Rahmstorf ha poi sottolineato come queste cifre vadano lette in un’ottica di valutazione del rischio: «Anche una possibilità del dieci sarebbe già inaccettabile. Dai nostri dati emerge che il punto di non ritorno, oltre il quale il collasso diventa inevitabile, potrebbe arrivare entro i prossimi dieci-vent’anni. È un dato sconcertante, che conferma la necessità di agire con urgenza per ridurre drasticamente le emissioni», spiega al Guardian.
Le temperature dell’aria nell’Artico stanno aumentando a un ritmo sempre più rapido a causa del cambiamento climatico. Questo fenomeno provoca un raffreddamento più lento delle acque oceaniche, con conseguenze significative sul delicato equilibrio delle correnti marine.
L’acqua più calda, infatti, è meno densa e tende a sprofondare più lentamente. A questo si aggiunge un ulteriore effetto: la maggiore quantità di piogge che si accumula nelle acque superficiali – già ricche di sale – ne riduce ulteriormente la densità. Si crea così, come accennavamo all’inizio, un circolo vizioso che rallenta progressivamente le correnti.
In un certo senso, i risultati di questo studio sono in controtendenza rispetto agli scenari dell’Ipcc. Ma, come si legge in questo approfondimento su Duegradi, «la comunità scientifica nutre dei dubbi in merito alla capacità dei modelli usati per l’Ipcc nel simulare correttamente la dinamica di Amoc e, quindi, un suo eventuale tipping point».

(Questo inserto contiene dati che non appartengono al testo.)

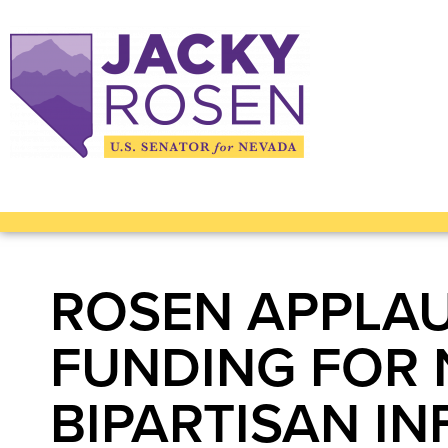
ROSEN APPLAU
FUNDING FOR 
BIPARTISAN I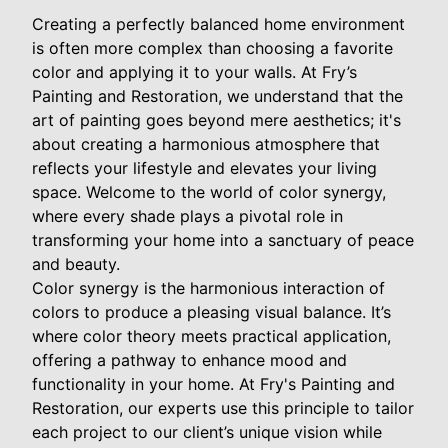
Creating a perfectly balanced home environment
is often more complex than choosing a favorite
color and applying it to your walls. At Fry’s
Painting and Restoration, we understand that the
art of painting goes beyond mere aesthetics; it's
about creating a harmonious atmosphere that
reflects your lifestyle and elevates your living
space. Welcome to the world of color synergy,
where every shade plays a pivotal role in
transforming your home into a sanctuary of peace
and beauty.
Color synergy is the harmonious interaction of
colors to produce a pleasing visual balance. It’s
where color theory meets practical application,
offering a pathway to enhance mood and
functionality in your home. At Fry's Painting and
Restoration, our experts use this principle to tailor
each project to our client’s unique vision while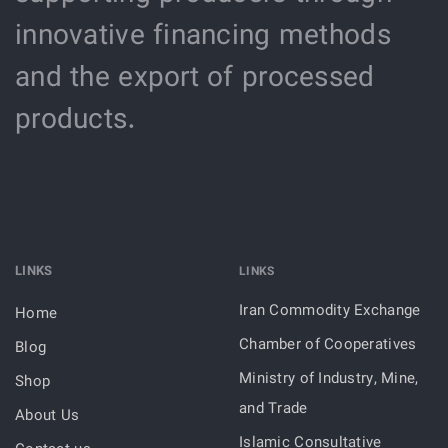
innovative financing methods
and the export of processed
products.
LINKS
LINKS
Iran Commodity Exchange
Home
Chamber of Cooperatives
Blog
Ministry of Industry, Mine,
Shop
and Trade
About Us
Islamic Consultative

La ricerca scientifica sull’Amoc ha una grande lacuna, che ancora non ci permette di avere certezze granitiche: i modelli utilizzati non includono il flusso d’acqua sciolta proveniente dalla calotta glaciale della Groenlandia. Per questo, spiega al Guardian la professoressa Aixue Hu del Global climate dynamics daboratory (non coinvolta nello studio), è impossibile prevedere quando avverrà il collasso dell’Amoc o quando verrà superato il punto di non ritorno. Gli esperti, però, sembrano quasi tutti d’accordo: è una questione di “quando”, non di “se”.